Supplied data:

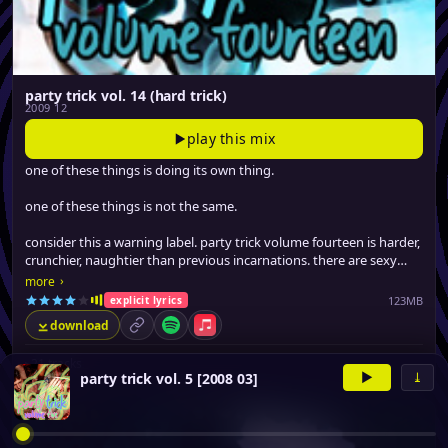
party trick vol. 14 (hard trick)
2009 12
play this mix
one of these things is doing its own thing.
one of these things is not the same.
consider this a warning label. party trick volume fourteen is harder,
crunchier, naughtier than previous incarnations. there are sexy
tracks on here that guaranteed to make you blush.
›
more
123MB
explicit lyrics
download
permalink
Spotify
Apple Music
▸
21 tracks
▶
⤓
party trick vol. 5 [2008 03]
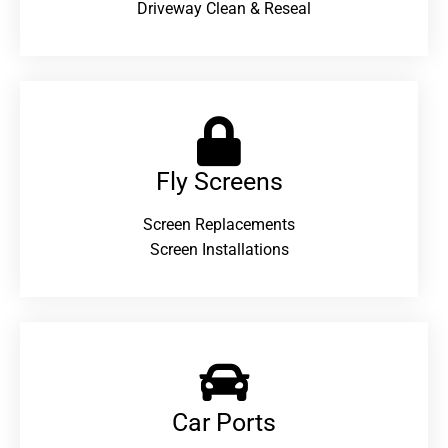
Driveway Clean & Reseal
Fly Screens
Screen Replacements
Screen Installations
Car Ports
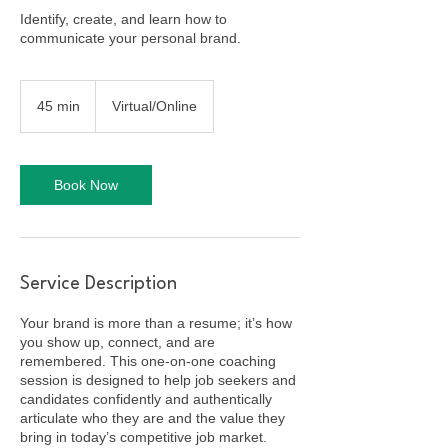
Identify, create, and learn how to
communicate your personal brand.
45 min
4
Virtual/Online
5
m
i
n
Book Now
Service Description
Your brand is more than a resume; it’s how
you show up, connect, and are
remembered. This one-on-one coaching
session is designed to help job seekers and
candidates confidently and authentically
articulate who they are and the value they
bring in today’s competitive job market.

About this exercise: Which lines in the records above contain the word "these"? Return each of them.

Expected output:
one of these things is doing its own thing.
one of these things is not the same.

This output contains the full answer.